Some useful exercises to get anger are: physical exercise, hitting a pillow, write about what upset you, or make deep breaths. 3. If you can not stay away physically, then it’s get away emotionally. Begins to make deep breaths slowly, and put your attention on your breathing. Think about that in that time is not worth continue fighting against what is angering you, since anger over never brings good results. It is more intelligent to learn to manage your anger that win a fight (either with another person or against traffic!) 2 Learn to be less vulnerable in those situations that upset us. We often say things like I did get angry, when in reality no one can make us angry.

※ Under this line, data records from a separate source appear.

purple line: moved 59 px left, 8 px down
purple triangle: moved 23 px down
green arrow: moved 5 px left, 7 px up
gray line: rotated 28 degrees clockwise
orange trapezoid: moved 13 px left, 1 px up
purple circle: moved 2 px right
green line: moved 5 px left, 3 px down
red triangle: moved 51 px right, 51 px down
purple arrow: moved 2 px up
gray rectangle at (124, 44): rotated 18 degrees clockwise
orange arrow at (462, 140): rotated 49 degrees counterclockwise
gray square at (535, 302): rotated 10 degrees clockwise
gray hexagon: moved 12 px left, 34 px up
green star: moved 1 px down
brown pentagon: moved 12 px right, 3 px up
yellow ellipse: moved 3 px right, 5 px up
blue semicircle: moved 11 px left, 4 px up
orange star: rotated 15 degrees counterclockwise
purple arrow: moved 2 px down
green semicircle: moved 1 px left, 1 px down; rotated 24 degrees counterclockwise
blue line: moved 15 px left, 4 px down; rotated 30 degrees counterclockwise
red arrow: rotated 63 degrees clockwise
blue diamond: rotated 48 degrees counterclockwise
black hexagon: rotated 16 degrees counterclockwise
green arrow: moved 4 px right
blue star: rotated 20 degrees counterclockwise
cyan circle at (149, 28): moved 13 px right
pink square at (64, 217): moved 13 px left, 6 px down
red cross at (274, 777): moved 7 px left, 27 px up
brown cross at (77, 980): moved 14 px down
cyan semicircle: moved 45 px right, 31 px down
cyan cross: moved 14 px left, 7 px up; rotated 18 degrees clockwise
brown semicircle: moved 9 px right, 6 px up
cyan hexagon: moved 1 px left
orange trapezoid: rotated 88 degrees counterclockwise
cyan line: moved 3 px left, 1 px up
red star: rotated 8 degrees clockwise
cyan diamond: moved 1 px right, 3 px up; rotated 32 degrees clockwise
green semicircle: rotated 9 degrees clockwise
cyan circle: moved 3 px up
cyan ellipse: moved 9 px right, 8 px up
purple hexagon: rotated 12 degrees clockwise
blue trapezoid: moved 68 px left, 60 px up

Us we get angry when things that shoot us the anger happen, and are often issues which are sensitive. Each person is sensitive to different topics. Is for this reason that a comment like that you’re stupid, someone can cause you laughter, while trips to another a tremendous anger. We all have buttons to those who are sensitive and if someone touches that button, emerges in us anger. It has nothing to do with the other person, it has to do with that is a sensitive subject for you. It is a theme that your self-esteem is not very solid, and why you feel threatened. When something makes you angry, ask yourself what you really upset me for? this?.
You will discover the real cause behind your anger. Ask yourself at what I’m being sensitive?, and you’re going to discover in which part of your self esteem should work. The lower your self-esteem, more sensitive buttons you have, and you’re more irritable. When your self-esteem is strengthened, there are few things that can really affect you and detonate an anger. So don’t forget as well as implement the recommendations here are, continue your work of self-esteem!